Our analysis, however, does not end with the finding that the Endorsement's language controls, as we must consider whether the Endorsement's forum selection clause is mandatory or permissive. Whether a forum selection clause is mandatory or permissive depends on language indicating exclusivity. See Sonus–USA, Inc. v. Thomas W. Lyons, Inc., 966 So.2d 992, 993 (Fla. 5th DCA 2007). If the forum selection clause states that any litigation must or shall be initiated in a specified forum, the clause is mandatory. Absent such language, the clause is permissive. Id.

The Endorsement's forum selection clause states: “Any and all lawsuits related in any way to this coverage shall be brought, heard, and decided in the county in which your address shown on the Policy Declarations is located.” (emphasis in original). Because the clause at issue specifically provides that litigation “shall be brought, heard, and decided” in a specified forum (in this case, the county for the address shown on Hradecky's Policy Declarations page), we find that the clause is mandatory. See Golden Palm Hosp. Inc. v. Stearns Bank Nat'l Ass'n, 874 So.2d 1231, 1237 (Fla. 5th DCA 2004) (finding that use of the word “shall” in the documents is “indicative of a mandatory provision rather than one that is permissive”).

Absent a showing that a mandatory forum selection clause is unreasonable or unjust, a trial court must enforce the clause.

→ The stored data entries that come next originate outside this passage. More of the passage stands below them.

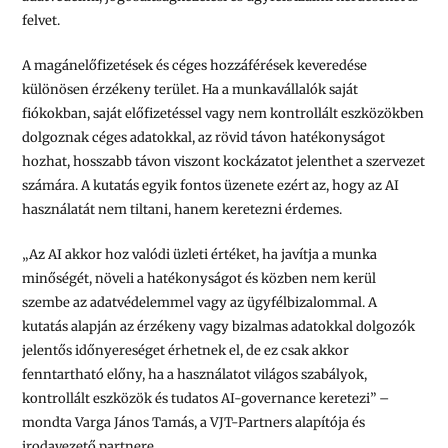
felvet.
A magánelőfizetések és céges hozzáférések keveredése
különösen érzékeny terület. Ha a munkavállalók saját
fiókokban, saját előfizetéssel vagy nem kontrollált eszközökben
dolgoznak céges adatokkal, az rövid távon hatékonyságot
hozhat, hosszabb távon viszont kockázatot jelenthet a szervezet
számára. A kutatás egyik fontos üzenete ezért az, hogy az AI
használatát nem tiltani, hanem keretezni érdemes.
„Az AI akkor hoz valódi üzleti értéket, ha javítja a munka
minőségét, növeli a hatékonyságot és közben nem kerül
szembe az adatvédelemmel vagy az ügyfélbizalommal. A
kutatás alapján az érzékeny vagy bizalmas adatokkal dolgozók
jelentős időnyereséget érhetnek el, de ez csak akkor
fenntartható előny, ha a használatot világos szabályok,
kontrollált eszközök és tudatos AI-governance keretezi” –
mondta Varga János Tamás, a VJT-Partners alapítója és
irodavezető partnere.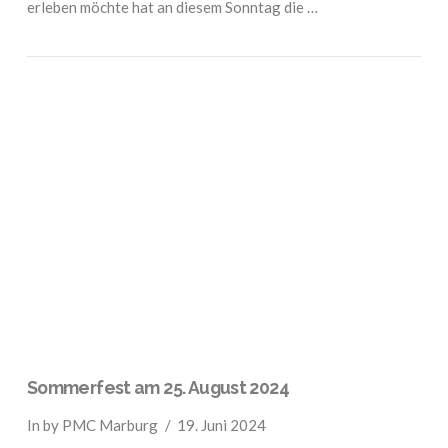
erleben möchte hat an diesem Sonntag die …
VIEW POST
Sommerfest am 25. August 2024
In by PMC Marburg
19. Juni 2024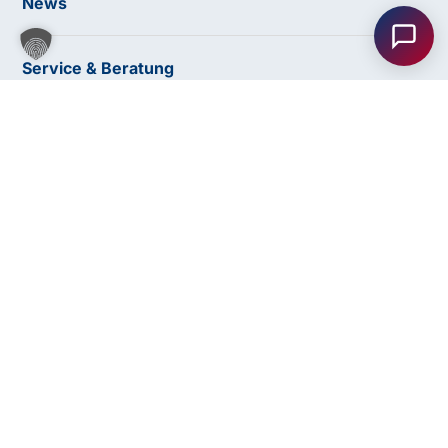
News
Unser Team ist gerne für Sie da! Nehmen Sie jetzt
Kontakt mit uns auf – wir freuen uns auf Ihre Anfrage.
Service & Beratung
Bildungswege im Überblick
Bildungsweg finden
Anfrage
Lehre & Spitzensport
senden
Förderungen
Für Unternehmen
Kontakt
Seminare & Ausbildungen
Alle Seminare
Fachbereiche
Abschlüsse
© 2026 bfi Steiermark |
Website by Rubikon Werbeagentur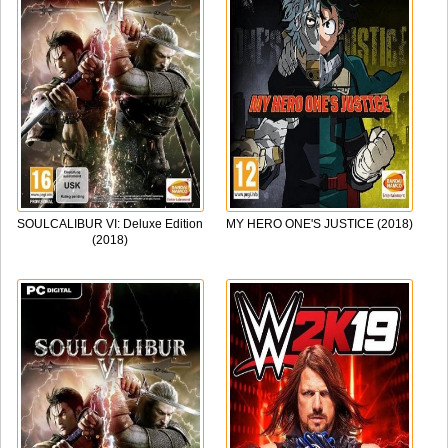
SOULCALIBUR VI: Deluxe Edition
MY HERO ONE'S JUSTICE (2018)
(2018)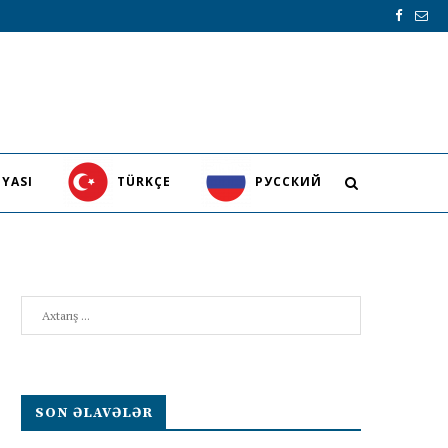
YASI
TÜRKÇE
PУССКИЙ
Search
SON ƏLAVƏLƏR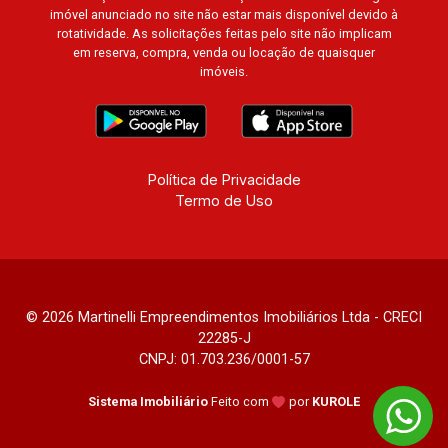
imóvel anunciado no site não estar mais disponível devido à
rotatividade. As solicitações feitas pelo site não implicam
em reserva, compra, venda ou locação de quaisquer
imóveis.
Política de Privacidade
Termo de Uso
© 2026 Martinelli Empreendimentos Imobiliários Ltda - CRECI
22285-J
CNPJ: 01.703.236/0001-57
Sistema Imobiliário
Feito com
por
KUROLE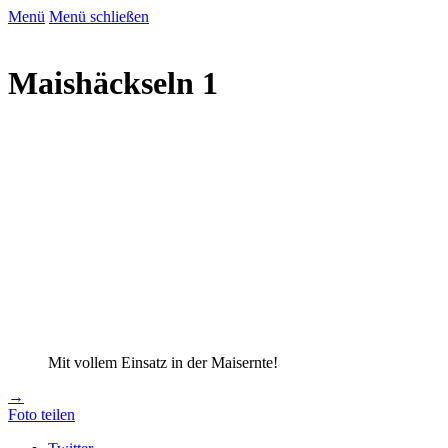
Menü
Menü schließen
Maishäckseln 1
Mit vollem Einsatz in der Maisernte!
→
Foto teilen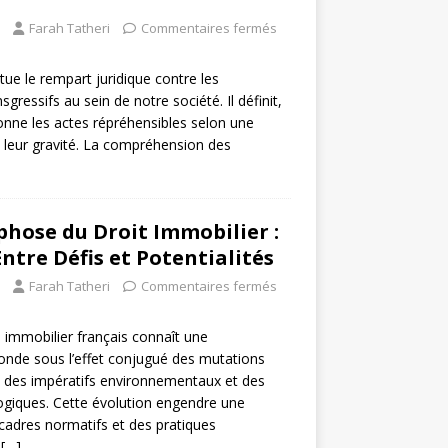
Farah Tatheri
Commentaires fermés
tue le rempart juridique contre les
ressifs au sein de notre société. Il définit,
onne les actes répréhensibles selon une
 leur gravité. La compréhension des
hose du Droit Immobilier :
ntre Défis et Potentialités
Farah Tatheri
Commentaires fermés
 immobilier français connaît une
onde sous l’effet conjugué des mutations
 des impératifs environnementaux et des
ogiques. Cette évolution engendre une
cadres normatifs et des pratiques
i
[…]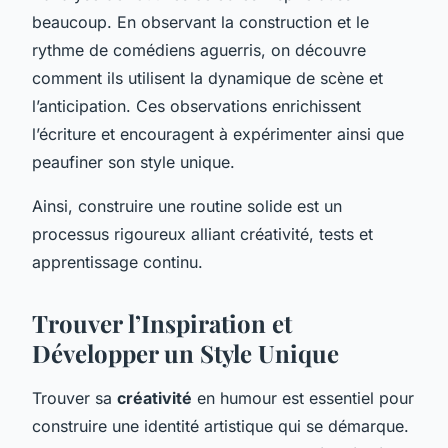
beaucoup. En observant la construction et le
rythme de comédiens aguerris, on découvre
comment ils utilisent la dynamique de scène et
l’anticipation. Ces observations enrichissent
l’écriture et encouragent à expérimenter ainsi que
peaufiner son style unique.
Ainsi, construire une routine solide est un
processus rigoureux alliant créativité, tests et
apprentissage continu.
Trouver l’Inspiration et
Développer un Style Unique
Trouver sa
créativité
en humour est essentiel pour
construire une identité artistique qui se démarque.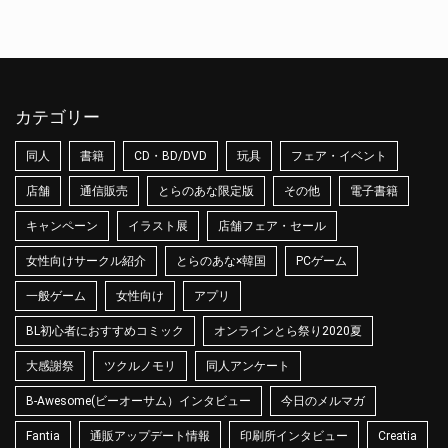
カテゴリー
同人
書籍
CD・BD/DVD
玩具
フェア・イベント
店舗
通信販売
とらのあな限定版
その他
電子書籍
キャンペーン
イラスト展
店舗フェア・セール
女性向けサークル紹介
とらのあな×韓国
PCゲーム
一般ゲーム
女性向け
アプリ
BL初心者におすすめコミック
オンラインとら祭り2020夏
大感謝祭
ツクルノモリ
同人アンケート
B-Awesome(ビーオーサム）インタビュー
今日のメルマガ
Fantia
通販アップデート情報
印刷所インタビュー
Creatia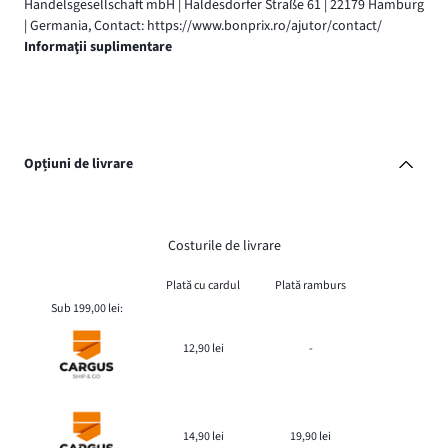
Handelsgesellschaft mbH | Haldesdorfer Straße 61 | 22179 Hamburg
| Germania, Contact: https://www.bonprix.ro/ajutor/contact/
Informaţii suplimentare
Opțiuni de livrare
Costurile de livrare
Plată cu cardul
Plată ramburs
Sub 199,00 lei:
12,90 lei
-
14,90 lei
19,90 lei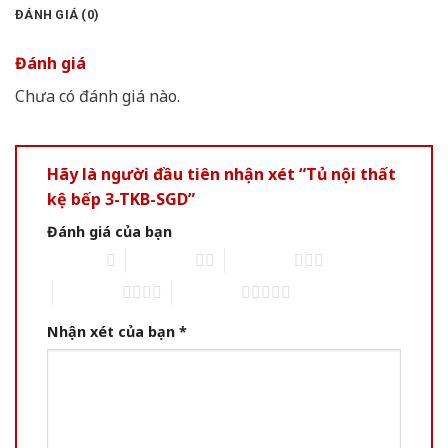
ĐÁNH GIÁ (0)
Đánh giá
Chưa có đánh giá nào.
Hãy là người đầu tiên nhận xét “Tủ nội thất
kệ bếp 3-TKB-SGD”
Đánh giá của bạn
1 of 5 stars
2 of 5 stars
3 of 5 stars
4 of 5 stars
5 of 5 stars
Nhận xét của bạn
*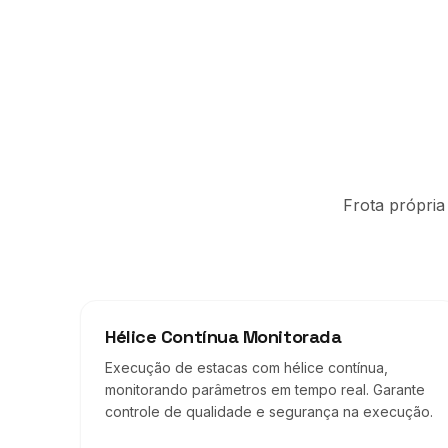
Frota própria
Hélice Contínua Monitorada
Execução de estacas com hélice contínua,
monitorando parâmetros em tempo real. Garante
controle de qualidade e segurança na execução.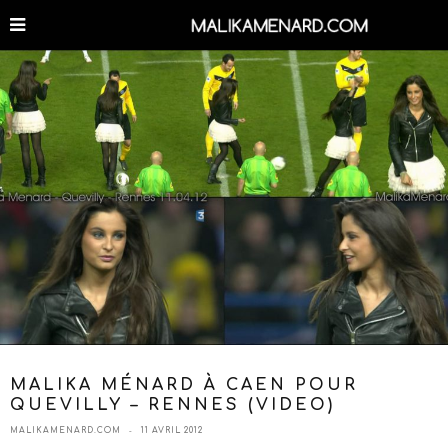
MALIKA MÉNARD À CAEN POUR
QUEVILLY – RENNES (VIDEO)
MALIKAMENARD.COM
11 AVRIL 2012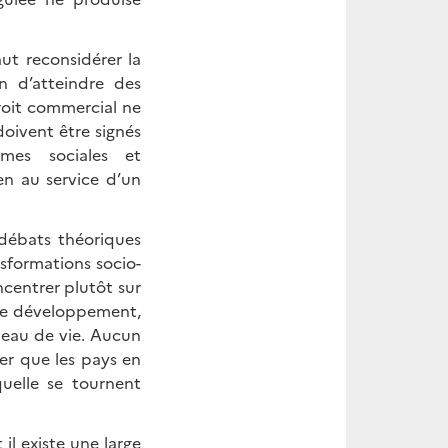
aut reconsidérer la
 d’atteindre des
oit commercial ne
doivent être signés
mes sociales et
en au service d’un
 débats théoriques
sformations socio-
ncentrer plutôt sur
 de développement,
iveau de vie. Aucun
ier que les pays en
uelle se tournent
il existe une large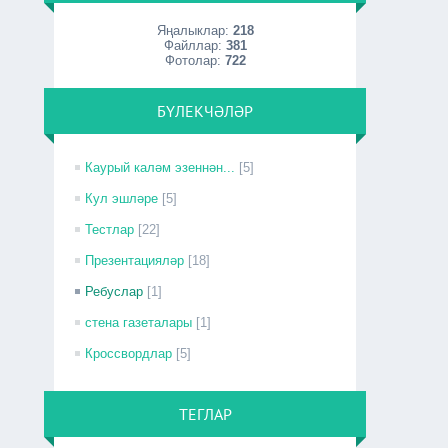
Яңалыклар:
218
Файллар:
381
Фотолар:
722
БҮЛЕКЧӘЛӘР
Каурый каләм эзеннән...
[5]
Кул эшләре
[5]
Тестлар
[22]
Презентацияләр
[18]
Ребуслар
[1]
стена газеталары
[1]
Кроссвордлар
[5]
ТЕГЛАР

See Manrique v. Fabbri, 493 So.2d 437, 440 (Fla.1986); see also Farmers Group, Inc. v. Madio & Co., Inc., 869 So.2d 581, 582 (Fla. 4th DCA 2004).

It is not enough to show that litigation in the forum would result in additional expense or inconvenience. Instead, a party challenging a mandatory forum selection clause as unreasonable or unjust must establish that trial of this case outside of Florida would be so gravely difficult and inconvenient that he will for all practical purposes be deprived of his day in court. See Manrique, 493 So.2d at 440 n. 4; see also Farmers, 869 So.2d at 583.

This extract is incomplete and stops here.